In a recent report on the outlook for Vietnam’s chilled meat market, VDSC noted that Vietnam’s meat market is growing at a compound annual growth rate of 4.4%, driven mainly by beef, goat and chicken.

This is closely related to people’s increased attention to health, the rise of the fitness trend and the trend of reducing the intake of fat and cholesterol-rich foods.

Between 2024 and 2028, the analyst unit predicts that the beef and goat meat markets will continue to play a leading role due to low per capita consumption, coupled with a recovery in tourism, attracting tourists from countries whose food culture is more closely associated with this type of meat.

Meanwhile, pork or poultry consumption is close to the saturation level of per capita consumption, which is similar to regional countries with similar food cultures such as China, Thailand, the Philippines, Laos and Cambodia.

According to Euromonitor research cited by VDSC, despite growth in consumption of newer meats such as beef and goat, it is not enough to make up for the saturation of pork and poultry consumption, and the meat market is expected to slow down between 2024 and 2028, with a compound annual growth rate of only 4.1%.

Despite the limited market growth potential mentioned above, VDSC still observes increased investment and new entrants in the meat market by major players, including Vissan (VSN), MeatDeli (Masan MEATLife, MML), Hoang Anh Gia Lai (HAG), Hoa Huat Group, CP and Vilico, among others.

This is attributed to the potential for a shift in consumption from “hot meat” to chilled meat, which is packaged and sold for a long period by reputable companies.

More specifically, hot meat is mainly sold in markets with unknown origins, while chilled meat is sold in supermarket chains by reputable companies with more regulated packaging and production methods.

Compared with traditional markets, the development of modern supermarket channels will promote the expansion of the chilled meat industry.

In addition, consumers are gradually realizing that refrigerated meat is healthier than hot meat and its origin is more clear.

According to Euromonitor data, by 2023, Vietnam’s consumption of frozen meat will be as low as 9%, while in China this proportion reached 40% in 2017.

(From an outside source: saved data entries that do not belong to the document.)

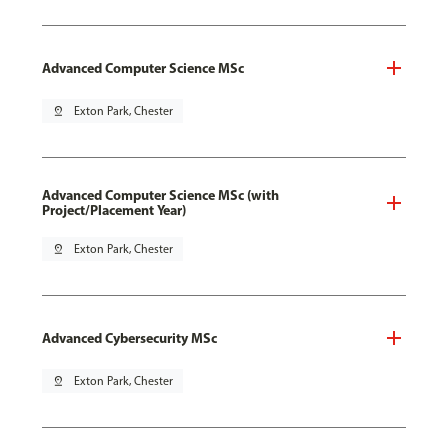
Advanced Computer Science MSc
pin_drop
Exton Park, Chester
Advanced Computer Science MSc (with
Project/Placement Year)
pin_drop
Exton Park, Chester
Advanced Cybersecurity MSc
pin_drop
Exton Park, Chester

However, VDSC found that the market still faces bottlenecks that hinder the release of potential.

The first is the consumption of hot meat, which is closely linked to long-standing traditional markets. Many consumers, especially those of Generation X, are still accustomed to buying hot meat without refrigeration, and such products are sold in ubiquitous market stalls.

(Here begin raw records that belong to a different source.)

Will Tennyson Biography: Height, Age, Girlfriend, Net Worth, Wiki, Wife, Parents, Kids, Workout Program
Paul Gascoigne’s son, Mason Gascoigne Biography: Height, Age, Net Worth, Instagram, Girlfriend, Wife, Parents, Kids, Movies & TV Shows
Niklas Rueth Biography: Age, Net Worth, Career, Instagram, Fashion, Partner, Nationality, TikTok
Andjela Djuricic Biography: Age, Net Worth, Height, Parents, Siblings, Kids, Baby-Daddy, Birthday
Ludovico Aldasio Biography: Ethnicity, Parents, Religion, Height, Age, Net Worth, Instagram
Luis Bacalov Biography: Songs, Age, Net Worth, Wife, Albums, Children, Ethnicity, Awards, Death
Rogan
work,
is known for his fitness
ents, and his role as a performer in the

Second is the selling price. Vietnamese chilled meat producers have to maintain a complex cost structure from operating production plants, feed imports and breeding costs to storage systems, packaging and discount costs at modern retail outlets.

Therefore, to ensure profitability, finished products are usually sold at prices higher than the market average.

In addition, due to fierce competition in the refrigerated meat market and insufficient market share, many companies have fallen into the dilemma of low income and thin profits in recent years.

When making investment decisions, investors should also pay attention to the market share development of supermarket systems related to these producers, such as Co.op Mart (Vissan), Bách Hóa Xanh, Go!, Lan Chi (CP, G), and Winmart (MML); due to fierce competition, meat brands are usually only distributed in their own specific supermarket chains.

The VDSC report also pointed out that companies that focus on selling chilled meat (such as MML or VSN) generally have higher gross margins than companies that wholesale pork (such as BAF and DBC) because the cost structure of packaging and selling chilled meat in supermarkets is higher than the costs of distributing it to small merchants, such as personnel expenses and sales support.